Question

A, B are fixed points with coordinates (0,a) and (0,b) (a>0,b>0). P is a variable point (x,0) referred to as the rectangular axis. If the angle \(\angle\)APB is maximum, then

• A. x²=ab
• B. x²=a+b
• C. x=\(\frac{1}{ab}\)
• D. x=\(\frac{a+b}{2}\)

Answer 1

The Correct Option is A

Given:
Points \( A(0, a) \), \( B(0, b) \), with \( a > 0 \), \( b > 0 \), and point \( P(x, 0) \) on the x-axis.

We want to maximize angle \( \angle APB \). 

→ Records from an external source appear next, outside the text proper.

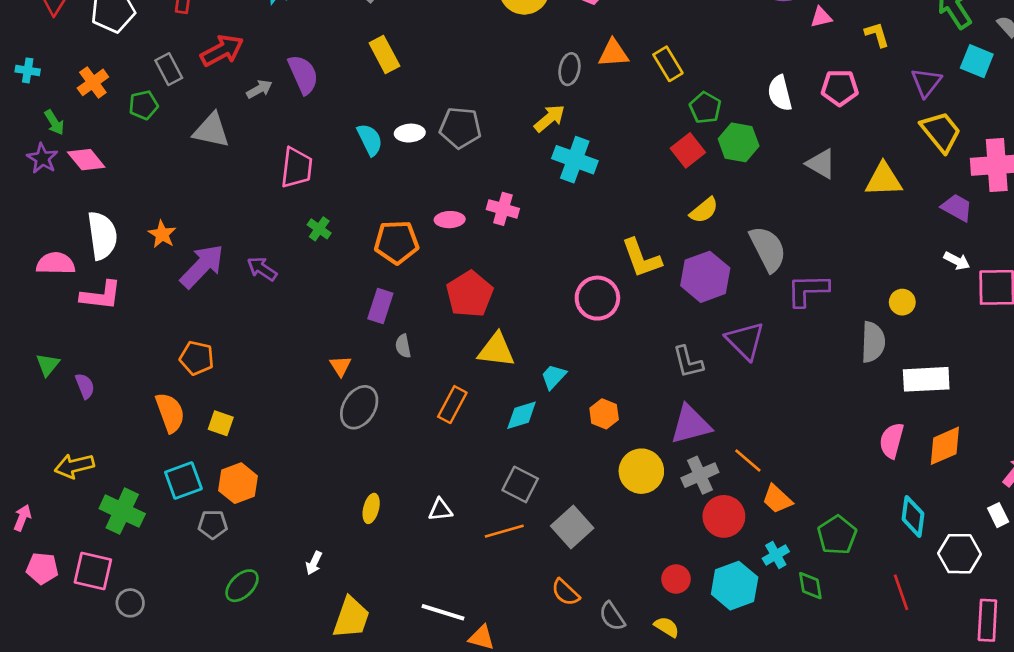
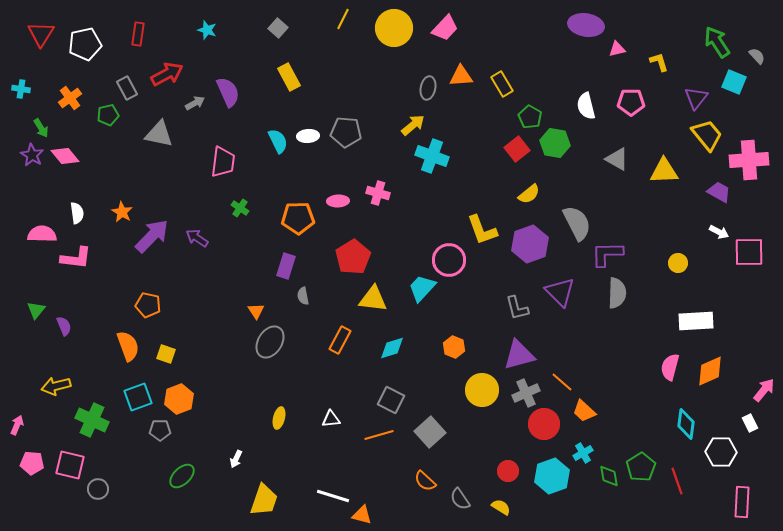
white semicircle: (102, 236) -> (77, 213), size x0.6
gray semicircle: (873, 342) -> (617, 293), moved
cyan trapezoid: (553, 377) -> (422, 288), moved, size x1.4
green pentagon: (837, 535) -> (641, 467), moved

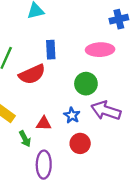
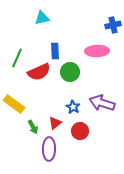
green circle: (86, 84) -> (70, 72), moved
red triangle: (44, 124) -> (55, 123), moved, turned -40

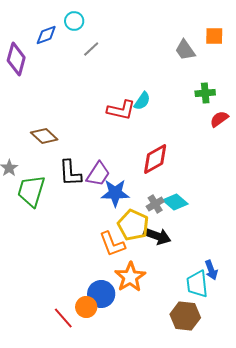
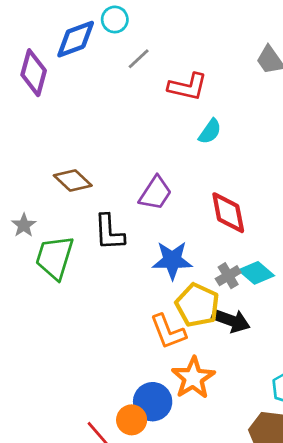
blue diamond: (46, 35) -> (76, 39), size x1.4
red L-shape: (121, 110) -> (188, 87), moved
red diamond: (155, 159) -> (228, 213), turned -72
purple trapezoid: (98, 174) -> (155, 193), moved

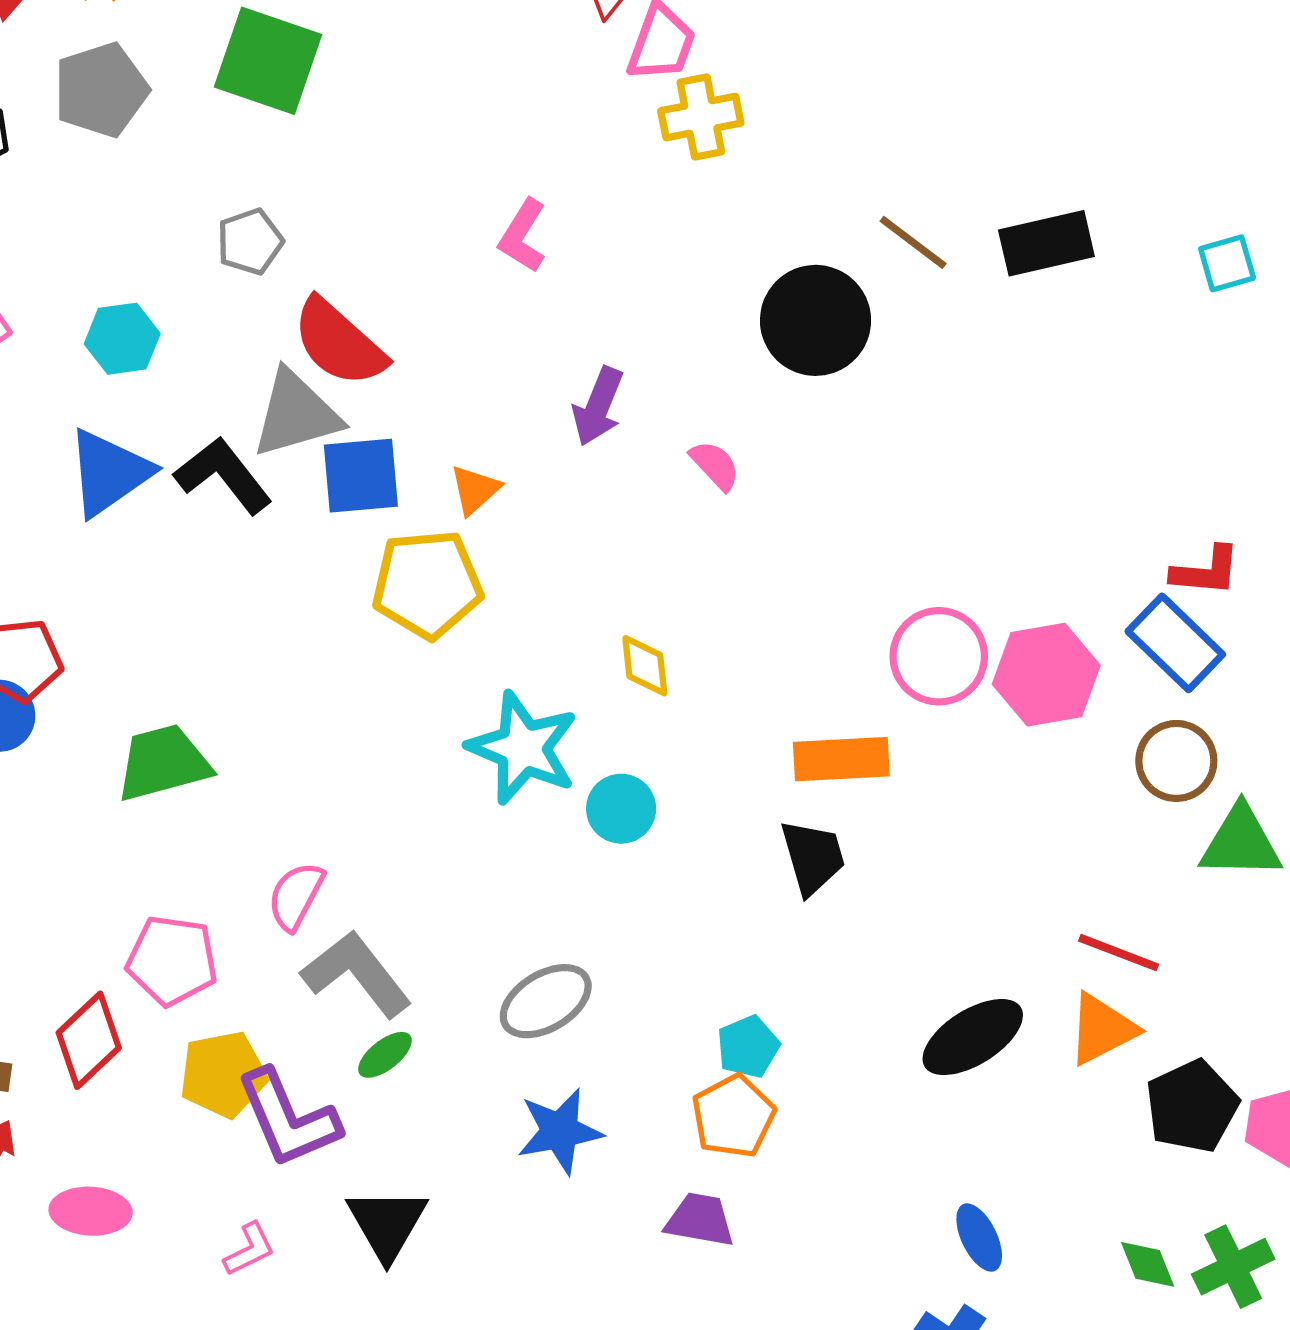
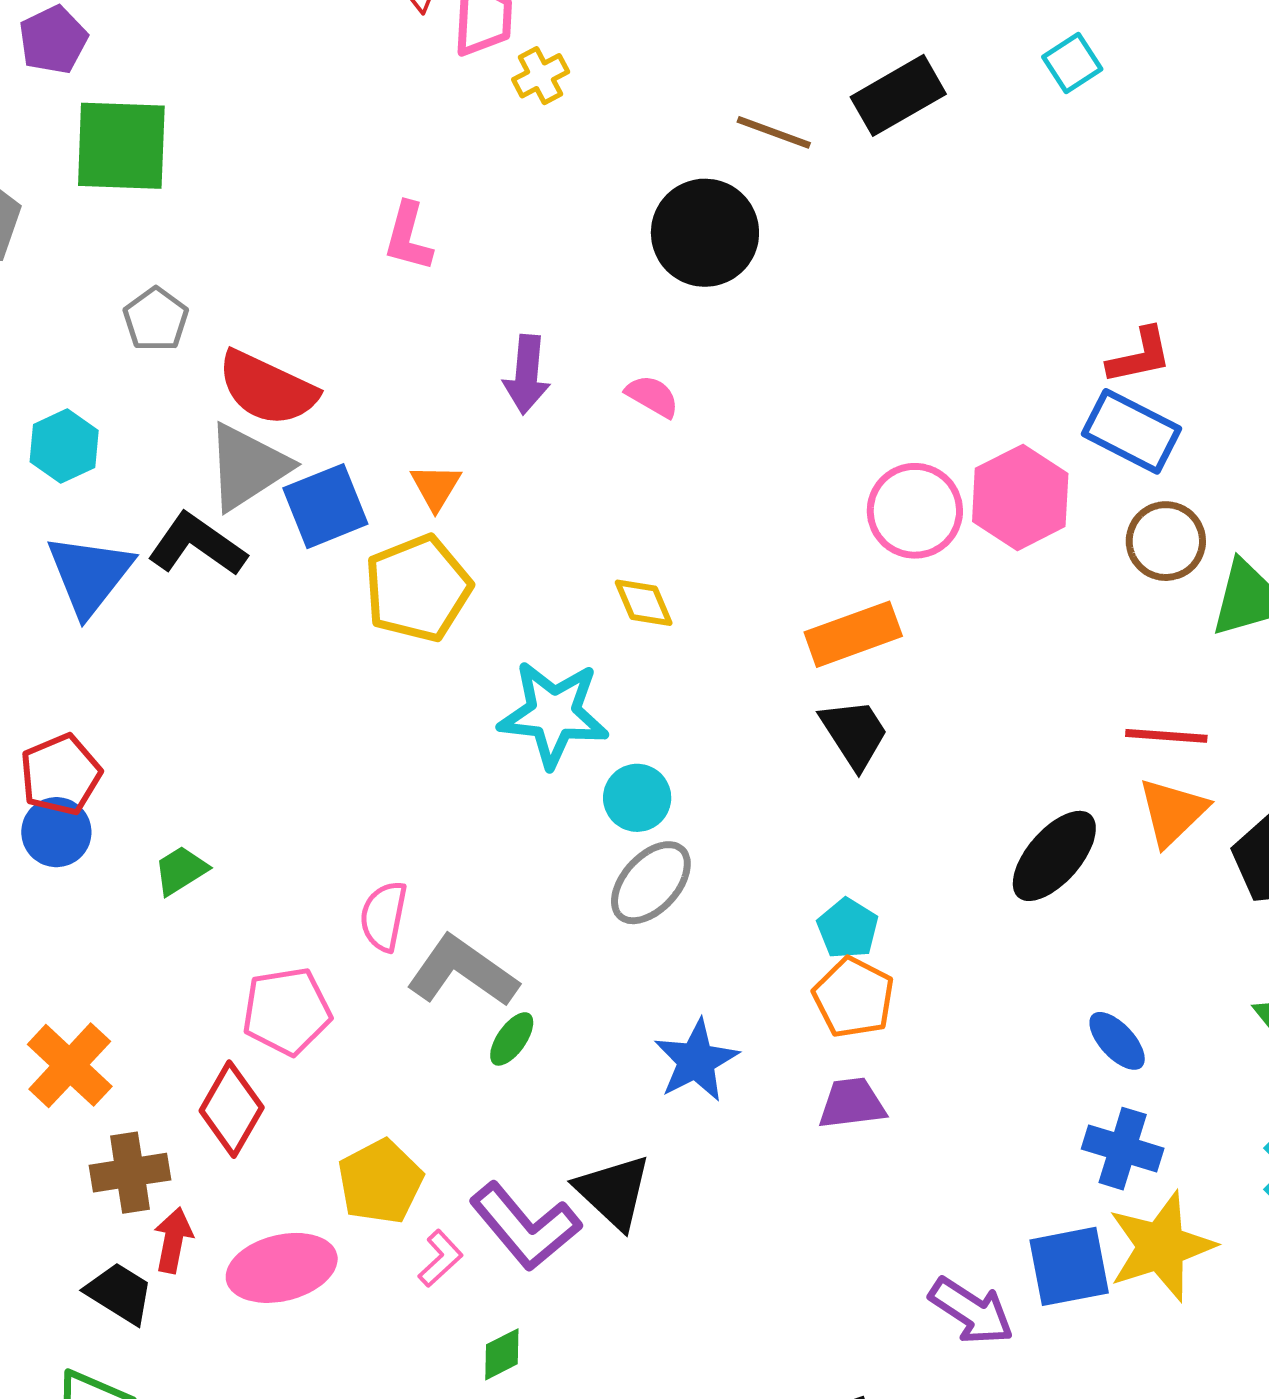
yellow cross: (701, 117) -> (541, 76), size x0.7
green trapezoid: (163, 763) -> (181, 870), moved, size x0.6
cyan circle: (621, 809) -> (637, 798), moved
gray ellipse: (546, 1001) -> (651, 883), moved
yellow pentagon: (223, 1074) -> (380, 1182), moved
purple L-shape: (288, 1119) -> (525, 1226), moved
pink ellipse: (91, 1211) -> (282, 1268), size x1.4
black triangle: (387, 1224) -> (613, 1192), moved

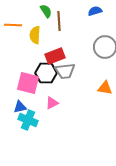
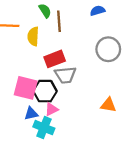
black hexagon: (46, 73) -> (45, 91), moved
orange triangle: (105, 88) -> (108, 105), moved
blue triangle: (20, 107) -> (31, 114), moved
cyan cross: (28, 120) -> (44, 128), moved

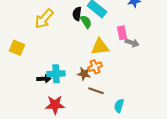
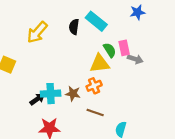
green semicircle: (86, 22) -> (110, 50), moved
brown star: (84, 74) -> (73, 94), moved
black arrow: (44, 79) -> (37, 99), turned -32

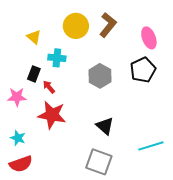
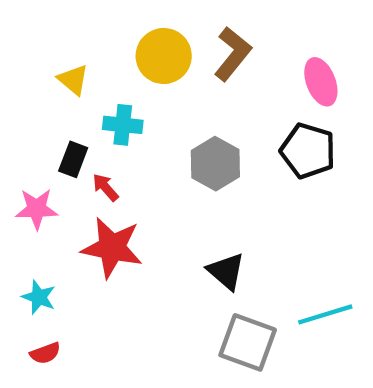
black pentagon: (143, 70) -> (308, 151), turned -30
gray square: (99, 162) -> (248, 342), moved
red semicircle: (21, 164) -> (45, 353), size x0.6

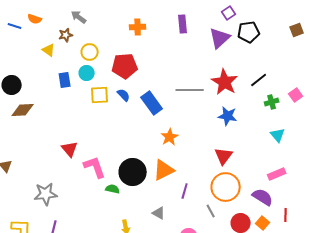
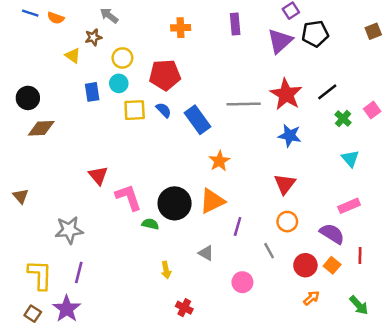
blue line: (15, 26) -> (30, 13), moved
green cross: (272, 102) -> (343, 119), turned -32
orange circle: (226, 187) -> (287, 222), size x0.6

Step 1: Slopes of lines AP and BP
\[ \text{slope of } AP = -\frac{a}{x}, \quad \text{slope of } BP = -\frac{b}{x} \]
Step 2: Use angle between lines formula
\[ \tan(\angle APB) = \left| \frac{m_1 - m_2}{1 + m_1 m_2} \right| = \left| \frac{\frac{b-a}{x}}{1 + \frac{ab}{x^2}} \right| = \left| \frac{(b-a)x}{x^2 + ab} \right| \]
Step 3: Maximize the expression
Let: \[ f(x) = \frac{(b-a)x}{x^2 + ab} \]
Using the quotient rule: \[ f'(x) = \frac{(b-a)(ab - x^2)}{(x^2 + ab)^2} \]
Set \( f'(x) = 0 \) to find maximum: \[ (b - a)(ab - x^2) = 0 \Rightarrow x^2 = ab \Rightarrow x = \sqrt{ab} \]
Conclusion:
The angle \( \angle APB \) is maximum when: \[ \boxed{x = \sqrt{ab}} \]
Correct answer: Option (A)